| Given entries |
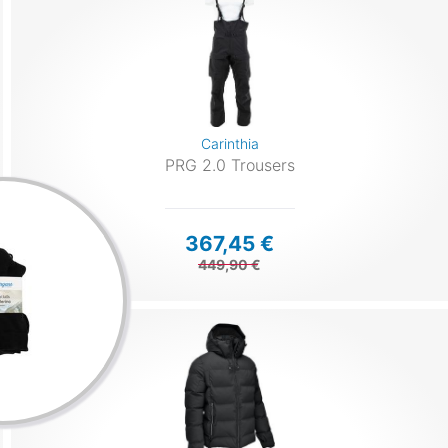
Carinthia
PRG 2.0 Trousers
367,45 €
449,90 €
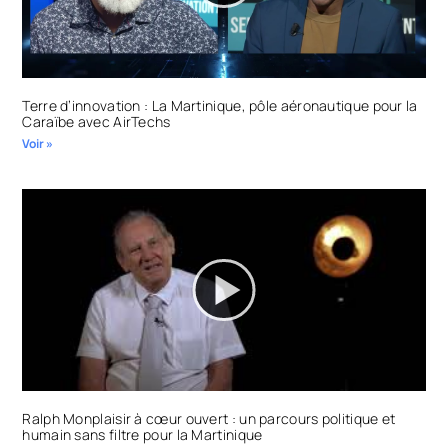
Terre d’innovation : La Martinique, pôle aéronautique pour la
Caraïbe avec AirTechs
Voir »
Ralph Monplaisir à cœur ouvert : un parcours politique et
humain sans filtre pour la Martinique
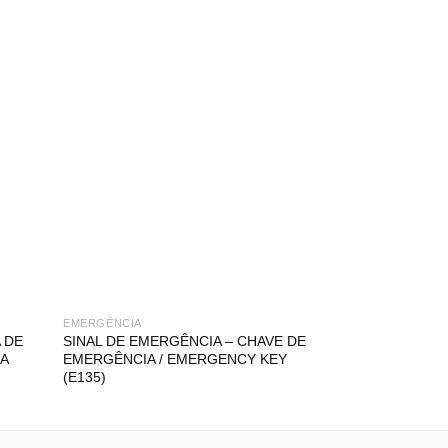
EMERGÊNCIA
EMERGÊNCIA
 DE
SINAL DE EMERGÊNCIA – CHAVE DE
SINAL DE EMER
A
EMERGÊNCIA / EMERGENCY KEY
EMERGÊNCIA PA
(E135)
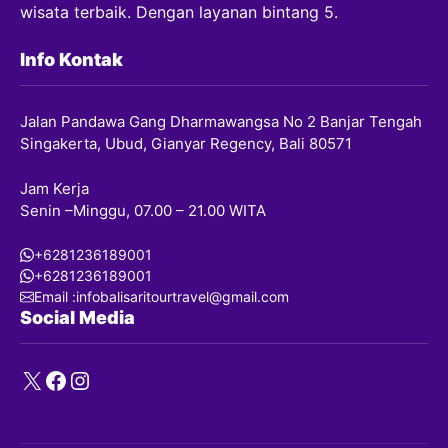
wisata terbaik. Dengan layanan bintang 5.
Info Kontak
Jalan Pandawa Gang Dharmawangsa No 2 Banjar Tengah
Singakerta, Ubud, Gianyar Regency, Bali 80571
Jam Kerja
Senin –Minggu, 07.00 – 21.00 WITA
+6281236189001
+6281236189001
Email :infobalisaritourtravel@gmail.com
Social Media
X
Facebook
Instagram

| What you will do |
The answer should be the complete listing, set down exactly, without pictures.

| Written response |
Carinthia
PRG 2.0 Trousers
367,45 €
449,90 €
Terre d’innovation : La Martinique, pôle aéronautique pour la
Caraïbe avec AirTechs
Voir »
Ralph Monplaisir à cœur ouvert : un parcours politique et
humain sans filtre pour la Martinique
EMERGÊNCIA
EMERGÊNCIA
 DE
SINAL DE EMERGÊNCIA – CHAVE DE
SINAL DE EMER
A
EMERGÊNCIA / EMERGENCY KEY
EMERGÊNCIA PA
(E135)
wisata terbaik. Dengan layanan bintang 5.
Info Kontak
Jalan Pandawa Gang Dharmawangsa No 2 Banjar Tengah
Singakerta, Ubud, Gianyar Regency, Bali 80571
Jam Kerja
Senin –Minggu, 07.00 – 21.00 WITA
+6281236189001
+6281236189001
Email :infobalisaritourtravel@gmail.com
Social Media
X
Facebook
Instagram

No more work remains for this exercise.